Investment managers often seek to launch  new fund operations with a relatively small number of investors. These compact fund models require that  set-up and on-going costs are contained and the fund’s regulatory footprint minimised, until critical mass has been achieved.  Cayman has long had a prescription for these exact requirements in the form of the “Section 4(4) Exempt” Investment Fund.

The Mutual Funds Law (2015 Revision) of the Cayman Islands provides that an investment fund which has fifteen (15) or fewer investors, the majority of which have the ability to appoint or remove the operator[1] of the fund, is exempt from registration with the Cayman Islands Monetary Authority (“CIMA“).  It is to be noted that in order to qualify for the exemption BOTH criteria must continuously be met. An investment fund which is able to rely on the exemption provisions, will have the advantage, like registered funds, of being domiciled in the leading offshore fund jurisdiction, being entirely flexible i.e. not restricted to any one strategy or type of provider and not being required to have any special custody arrangements. Where the exempt fund grows to accommodate more than fifteen (15) investors, it will be required to register with CIMA however it may easily and quickly be converted to a registered fund.

AML Obligations of Exempt Funds

Exempt funds like registered funds, will be subject to The Proceeds of Crime Law (2018 Revision), the Anti-Money Laundering Regulations (2018 Revision) and the Revised Guidance Notes on the Prevention and Detection of Money Laundering and Terrorist Financing issued by CIMA (collectively the “AML Laws“).

The AML Laws require that exempt funds assess their money laundering and terrorist financing risks as well as, among other things:

  • maintain procedures for KYC and client identification;
  • maintain records;
  • appoint an individual in a managerial position to be the Anti-Money Laundering Compliance Officer (AMLCO), Money Laundering Reporting Officer (MLRO) and Deputy Money Laundering Reporting Officer (DMLRO). All of these roles may be delegated to appropriately qualified persons per the AML Laws; and
  • provide training of its employees in the Anti-Money Laundering Regime of the Cayman Islands.

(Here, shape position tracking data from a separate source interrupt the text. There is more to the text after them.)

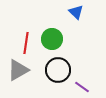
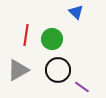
red line: moved 8 px up
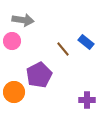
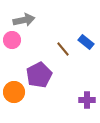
gray arrow: moved 1 px right; rotated 20 degrees counterclockwise
pink circle: moved 1 px up
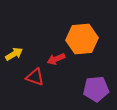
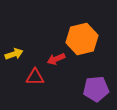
orange hexagon: rotated 8 degrees counterclockwise
yellow arrow: rotated 12 degrees clockwise
red triangle: rotated 18 degrees counterclockwise
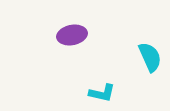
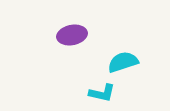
cyan semicircle: moved 27 px left, 5 px down; rotated 84 degrees counterclockwise
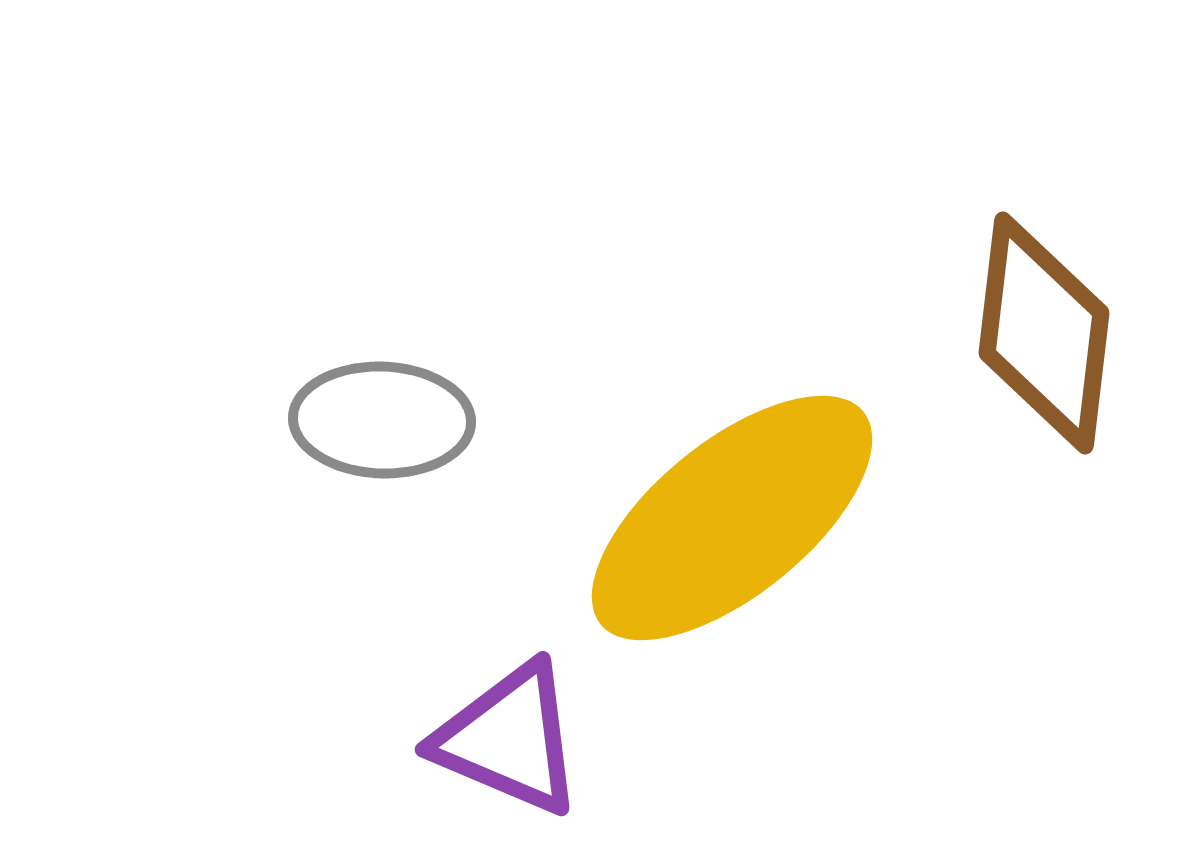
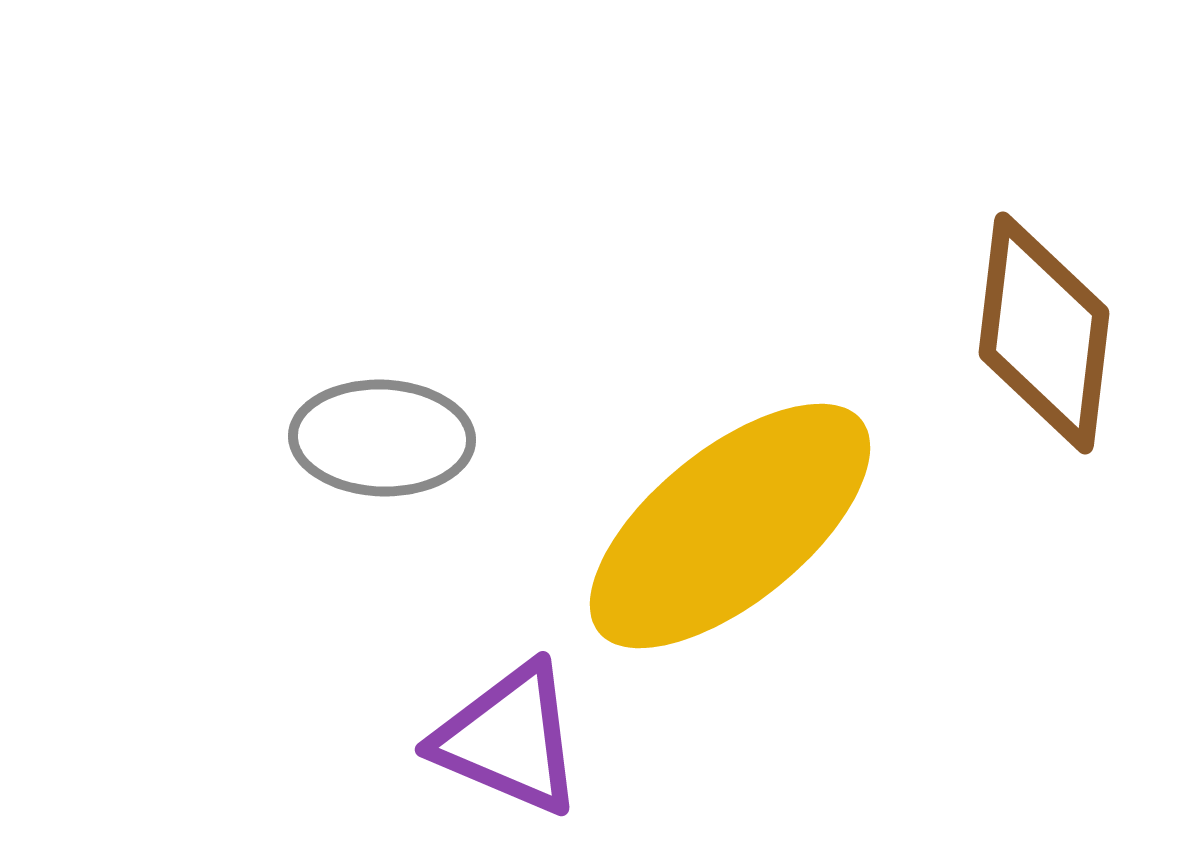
gray ellipse: moved 18 px down
yellow ellipse: moved 2 px left, 8 px down
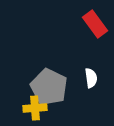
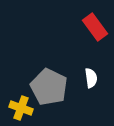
red rectangle: moved 3 px down
yellow cross: moved 14 px left; rotated 25 degrees clockwise
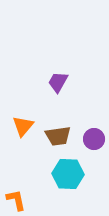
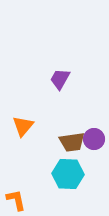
purple trapezoid: moved 2 px right, 3 px up
brown trapezoid: moved 14 px right, 6 px down
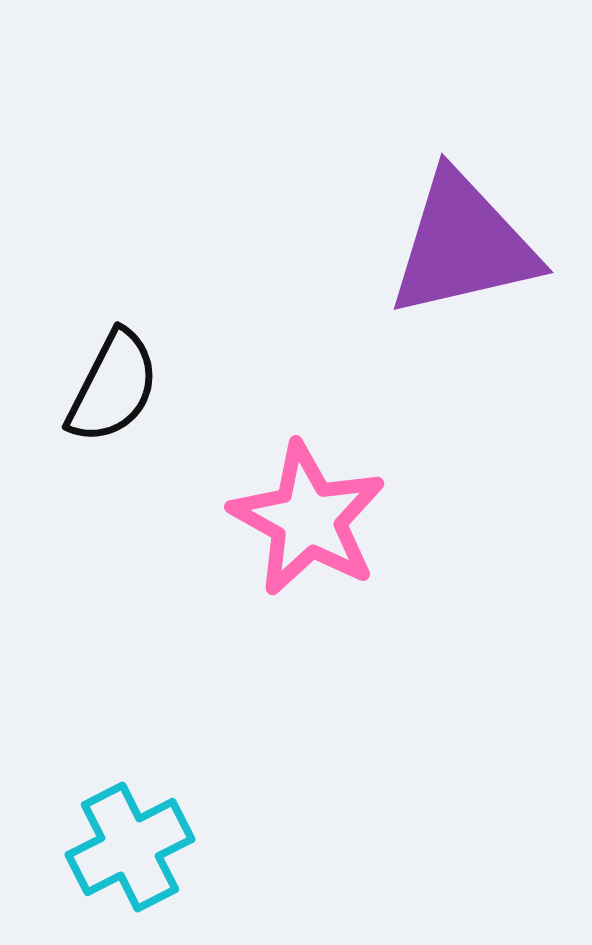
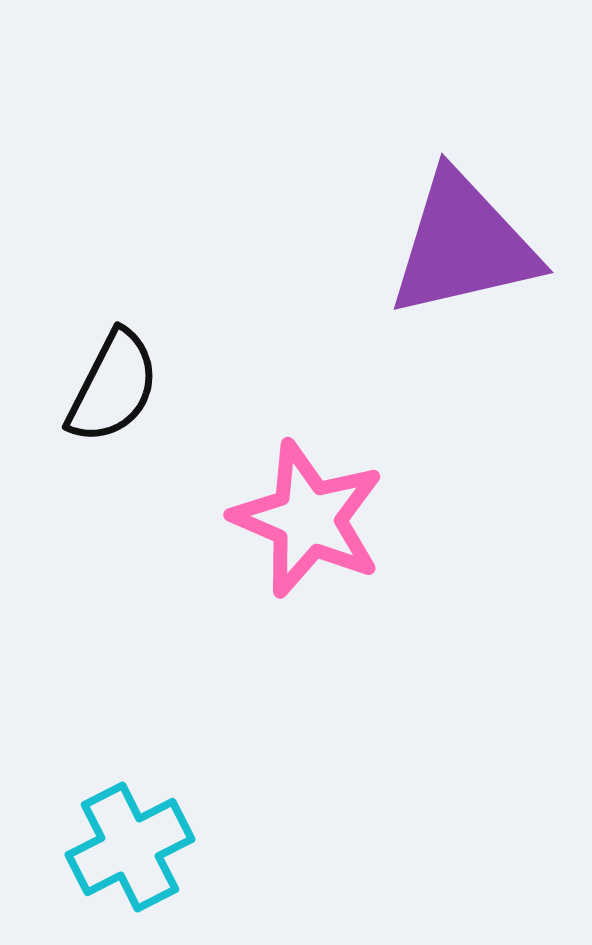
pink star: rotated 6 degrees counterclockwise
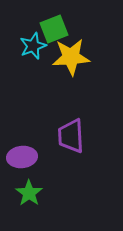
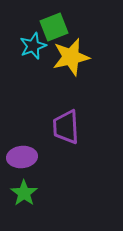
green square: moved 2 px up
yellow star: rotated 9 degrees counterclockwise
purple trapezoid: moved 5 px left, 9 px up
green star: moved 5 px left
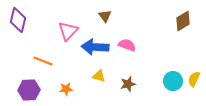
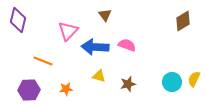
brown triangle: moved 1 px up
cyan circle: moved 1 px left, 1 px down
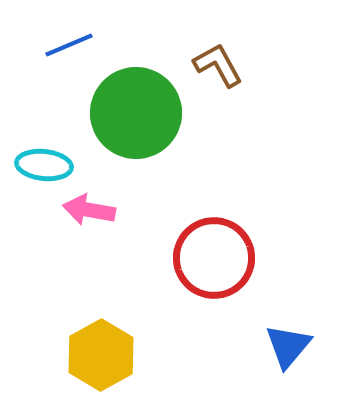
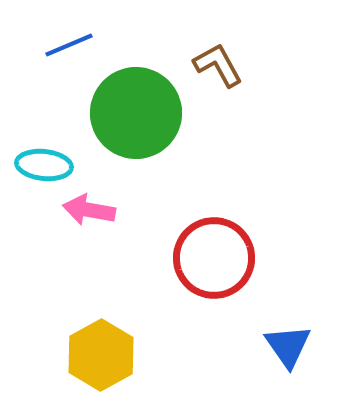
blue triangle: rotated 15 degrees counterclockwise
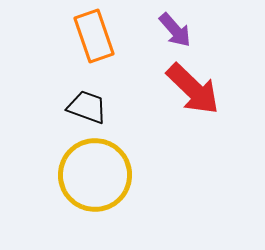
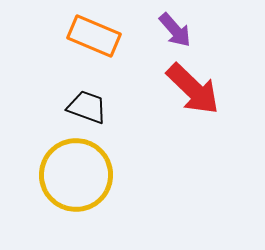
orange rectangle: rotated 48 degrees counterclockwise
yellow circle: moved 19 px left
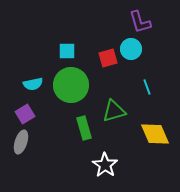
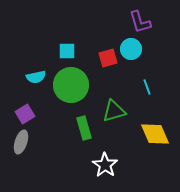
cyan semicircle: moved 3 px right, 7 px up
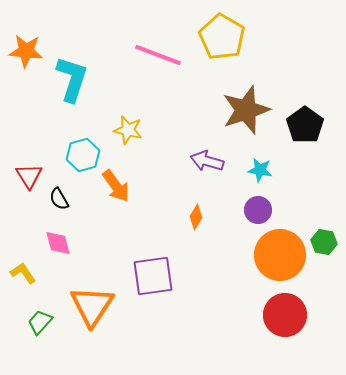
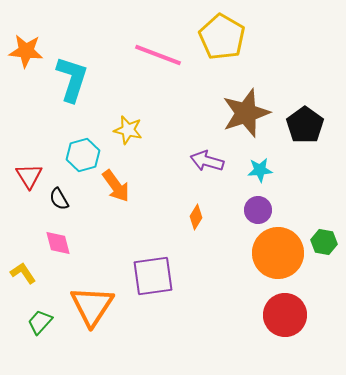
brown star: moved 3 px down
cyan star: rotated 15 degrees counterclockwise
orange circle: moved 2 px left, 2 px up
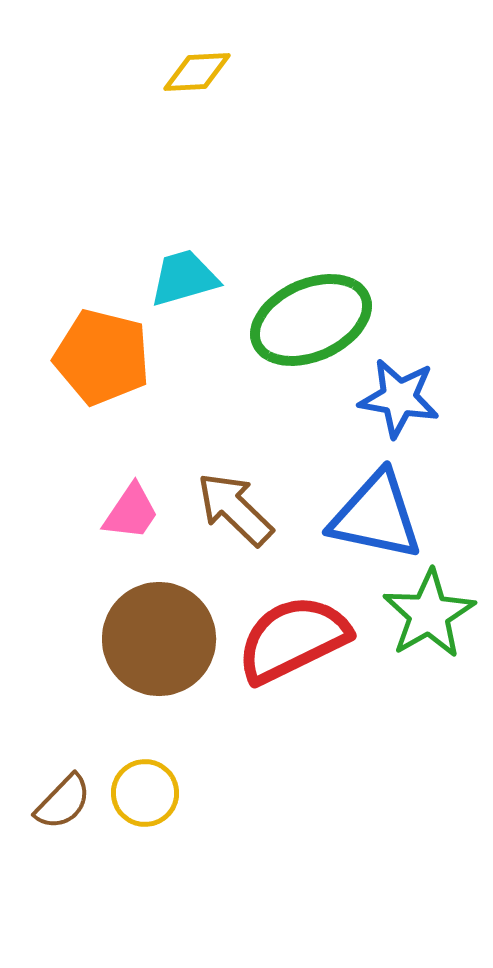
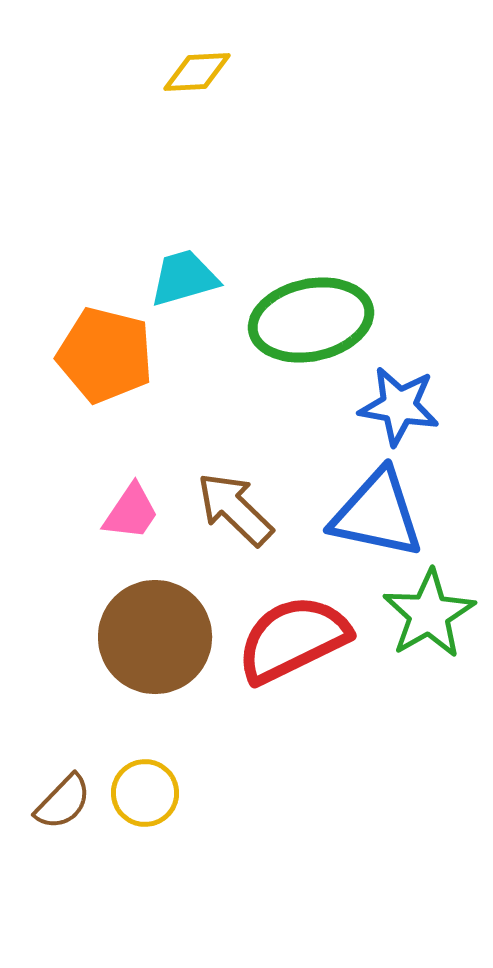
green ellipse: rotated 12 degrees clockwise
orange pentagon: moved 3 px right, 2 px up
blue star: moved 8 px down
blue triangle: moved 1 px right, 2 px up
brown circle: moved 4 px left, 2 px up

Advantages of the Exempt Fund

The advantages of utilising the exempt fund structure include relief from regulatory requirements which are applicable to funds regulated by CIMA. Unlike registered funds, exempt funds will NOT be required to:

  • pay registration and filing fees to CIMA which amount to approximately US$4,269 per annum;
  • file revisions to the fund’s Offering Documents with CIMA and pay filing fees with each revision and filing;
  • appoint a local Cayman auditor;
  • prepare and file audited financial statements[2] with CIMA annually and file Fund Annual Returns; or
  • appoint directors who are registered under the Directors Registration and Licensing Law, 2014, which directors are required to pay annual registration fees to CIMA.

Where an exempt  fund is a feeder fund in a  master feeder structure which includes a Cayman master fund, for so long as no other Cayman registered fund is a feeder to it, the master fund will not be required to register with CIMA as well.

Exempt funds are also not obliged to adhere to CIMA’s Statement of Guidance applicable to regulated funds though it is to be noted that the directions contained in CIMA’s Statement of Guidance are best practice for good corporate governance and are recommended as measures which preserve a fund’s integrity and investor confidence.

Who May Benefit from the Use of an Exempt Fund?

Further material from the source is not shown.